Siguiendo una mecánica compositiva que viene empleando con cierta frecuencia, Fernando Verdugo dispone y opone tales imágenes en dípticos , estableciendo un curioso diálogo, táctil y visual, entre la lisura fotográfica de esas figuras, y el relieve de unas superficies texturadas y matéricas. Líneas gruesas de esparto, como una abstracta caligrafía de volúmenes; geometrías craqueladas, como irregulares redes poligonales, emblemas de la sequedad y del desierto; gavillas de paja deshidratada, como si fueran los blasones de un linaje de sed, o empalizadas de caña, como ascendentes fronteras paralelas, constituyen uno a uno los diferentes elementos de esta áspera gramática de materias.

Herman Melville reflexiona de esta forma tan personal, sobre el inefable misterio ciego y mudo de lo blanco en su novela Moby Dick: » Era la blancura de la ballena lo que me horrorizaba por encima de todas las cosas (…) la idea de blancura, si se separa de asociaciones más benignas y se une con cualquier objeto que en sí mismo sea terrible, eleva ese terror hasta los últimos límites…» Blanca es la soledad del estudio, la nevada tela de araña en la que el artista se envuelve, se pega y se debate, buscando encontrar la pegajosa luz de la inspiración, con la misma ansiedad con la que la presa mira cara a cara a la tarántula. Blanco es el lienzo, la hoja de papel y el cerebro antes de empezar la ebria danza de la creación. Blancos son los dientes de lobo de la eternidad, y los huesos de cordero del miedo.

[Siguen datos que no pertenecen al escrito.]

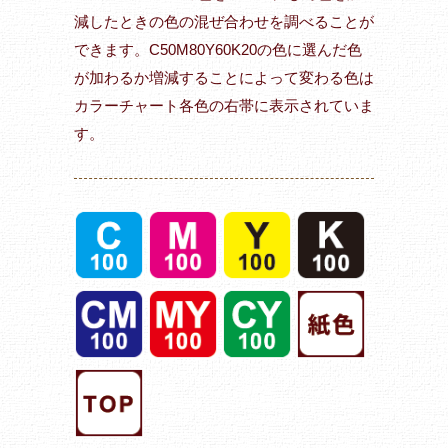
減したときの色の混ぜ合わせを調べることが
できます。C50M80Y60K20の色に選んだ色
が加わるか増減することによって変わる色は
カラーチャート各色の右帯に表示されていま
す。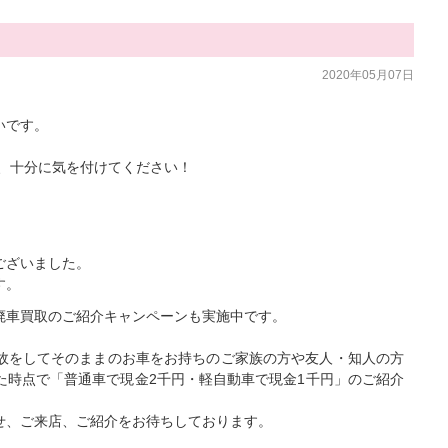
2020年05月07日
いです。
し、十分に気を付けてください！
ございました。
す。
廃車買取のご紹介キャンペーンも実施中です。
故をしてそのままのお車をお持ちのご家族の方や友人・知人の方
た時点で「普通車で現金2千円・軽自動車で現金1千円」のご紹介
せ、ご来店、ご紹介をお待ちしております。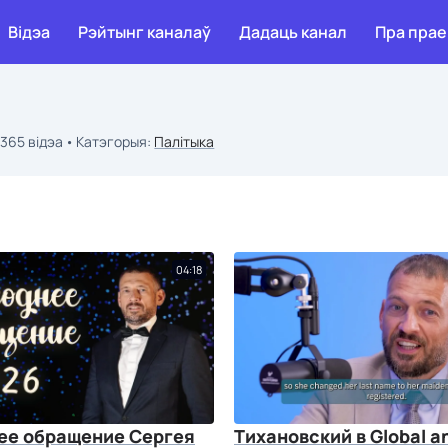
Відэа
Рэйтынг каналаў
Дадаць канал
Пра прае
 365 відэа
Катэгорыя:
Палітыка
04:18
ее обращение Сергея
Тихановский в Global a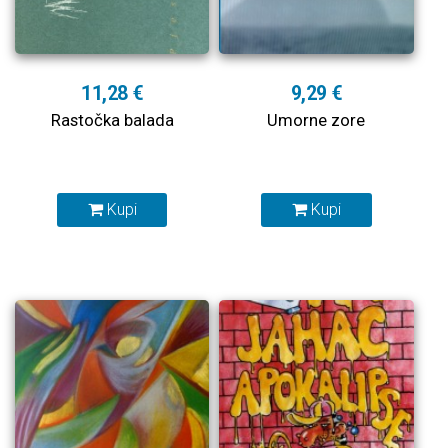
11,28 €
9,29 €
Rastočka balada
Umorne zore
Kupi
Kupi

Y blanca es -ya sabemos que no es sólo el color de la pureza ni del inocente- la accidentada geografía de muchas de estas pinturas. Recordad siempre esto: no hay ni un solo pintor que no sepa de la dificultad y del riesgo que supone atreverse a emplear el blanco. Color suma y, a la vez, anhelo de un imposible: lograr la representación de la luz, y con ella, pintar el vacío, el infinito. Sería Picasso quien, una vez más, pondrá el punto astuto y sabio sobre las íes: «Cuando no sepas que color usar, pon negro, pero jamás pongas blanco».

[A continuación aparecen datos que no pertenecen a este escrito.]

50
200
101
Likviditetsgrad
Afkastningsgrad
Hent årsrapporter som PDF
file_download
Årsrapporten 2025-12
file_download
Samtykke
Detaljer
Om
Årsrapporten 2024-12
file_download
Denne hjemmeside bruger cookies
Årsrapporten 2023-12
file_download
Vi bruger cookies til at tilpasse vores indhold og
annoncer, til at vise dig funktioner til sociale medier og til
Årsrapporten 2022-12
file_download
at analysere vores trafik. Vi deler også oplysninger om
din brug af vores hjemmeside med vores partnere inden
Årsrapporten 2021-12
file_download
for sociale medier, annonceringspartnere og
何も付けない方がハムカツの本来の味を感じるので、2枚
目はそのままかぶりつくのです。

¿Por qué entonces un pintor decide usar con tanta constancia y conciencia este color? Tal vez por una voluntad de purificación, de desnudez, de despojamiento; por una necesidad de vaciar sus obras de referentes formales o cromáticos prescindibles, no esenciales. No olvidemos que nuestra hipericónica sociedad nos inunda literalmente de todo tipo de mensajes y masajes visuales; con lo que la imagen como tal pierde casi todo su sentido, su poder, su significado. Pienso, y creo que también lo piensan algunos pintores, entre ellos Fernando Verdugo, que es misión del arte «purificar» y devolver contenidos, matices y significantes al planeta de las imágenes pintadas.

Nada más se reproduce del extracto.